In an exemplary move to uplift the “social” component within the Environmental, Social, and Governance (ESG) framework, the Canadian Parliament, in May 2023, passed Bill S-211.
The Act, designed to mitigate the risks of child or forced labor within the supply chains utilized by Canadian businesses, is set to become effective from January 1, 2024. Consequently, all impacted organizations must submit a detailed report, adhering to the bill’s stipulations, by May 31, 2024.
The crux of Bill S-211 seeks to actualize Canada’s global commitment towards eradicating forced and child labor, thereby instituting obligatory reporting from two main categories: governmental institutions engaged in producing, purchasing, or distributing goods within and outside Canada, and entities responsible for producing or importing goods produced outside the nation’s borders.
The Act encompasses various entities, including corporations, trusts, partnerships, or any other unincorporated organizations involved in activities such as producing, selling, distributing, or importing goods into Canada. Furthermore, to fall under the purview of the Act, an entity must be listed on a Canadian stock exchange or maintain a business presence in the country, and simultaneously meet at least two out of three specified criteria during one of its two most recent financial years: possessing $20m or more in assets, generating $40m or more in revenue, or employing 250 or more staff members.
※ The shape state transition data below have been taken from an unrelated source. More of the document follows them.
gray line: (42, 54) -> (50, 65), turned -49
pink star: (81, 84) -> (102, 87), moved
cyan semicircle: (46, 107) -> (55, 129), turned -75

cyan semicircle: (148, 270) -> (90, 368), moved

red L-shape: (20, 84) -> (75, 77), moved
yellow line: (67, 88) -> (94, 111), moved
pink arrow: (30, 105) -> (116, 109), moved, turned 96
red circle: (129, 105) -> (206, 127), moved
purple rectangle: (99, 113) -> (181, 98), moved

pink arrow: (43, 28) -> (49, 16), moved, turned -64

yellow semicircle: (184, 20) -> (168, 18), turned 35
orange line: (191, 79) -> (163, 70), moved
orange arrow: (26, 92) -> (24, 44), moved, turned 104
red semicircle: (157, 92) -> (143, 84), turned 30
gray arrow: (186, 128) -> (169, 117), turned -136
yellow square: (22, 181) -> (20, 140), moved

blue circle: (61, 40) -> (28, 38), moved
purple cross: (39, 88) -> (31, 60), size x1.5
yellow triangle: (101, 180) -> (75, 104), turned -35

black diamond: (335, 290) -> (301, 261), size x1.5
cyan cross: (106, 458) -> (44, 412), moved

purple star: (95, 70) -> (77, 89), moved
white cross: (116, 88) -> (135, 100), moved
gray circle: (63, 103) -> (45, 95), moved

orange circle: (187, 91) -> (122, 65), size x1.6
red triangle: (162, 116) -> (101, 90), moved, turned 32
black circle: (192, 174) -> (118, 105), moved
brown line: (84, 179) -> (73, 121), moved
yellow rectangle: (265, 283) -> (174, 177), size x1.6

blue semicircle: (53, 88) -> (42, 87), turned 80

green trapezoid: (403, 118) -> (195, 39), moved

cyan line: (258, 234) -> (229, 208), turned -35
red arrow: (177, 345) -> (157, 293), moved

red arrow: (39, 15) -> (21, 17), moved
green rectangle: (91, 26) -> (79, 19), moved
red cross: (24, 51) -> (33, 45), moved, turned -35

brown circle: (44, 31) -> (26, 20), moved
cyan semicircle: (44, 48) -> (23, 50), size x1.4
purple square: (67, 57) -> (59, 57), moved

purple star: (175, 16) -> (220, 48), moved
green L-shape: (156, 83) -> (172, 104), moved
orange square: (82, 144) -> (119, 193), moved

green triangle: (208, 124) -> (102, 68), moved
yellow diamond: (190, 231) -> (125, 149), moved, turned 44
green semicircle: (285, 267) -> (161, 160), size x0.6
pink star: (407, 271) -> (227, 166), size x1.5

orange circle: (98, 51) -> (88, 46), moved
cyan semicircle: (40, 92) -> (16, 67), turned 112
Moody’s Analytics emerges as a pivotal player in assisting clients to adhere to the requirements of Bill S-211 by introducing a contemporary slavery risk assessment module and offering profound ownership and screening data. This ensures companies can proactively pinpoint, evaluate, and abate the risks of modern slavery and forced labor lurking within their supply chains. The module, customised with 8 risk codes, is formulated to assess the risks pertinent to contemporary slavery typologies, whilst the ownership and screening data grant additional scrutinization layers.
Importantly, the ownership and company modern slavery statements forge insights into the relationships intertwining various entities within a supply chain. This scrutiny becomes indispensable for identifying potential perils. Thus, these solutions extend beyond a one-off event – initial screening transpires during onboarding, with ensuing, equally pivotal, continuous monitoring. This perpetual observation will yield alerts pertaining to any material alterations to suppliers, enabling companies to swiftly respond to possible issues and enact suitable risk-mitigation measures.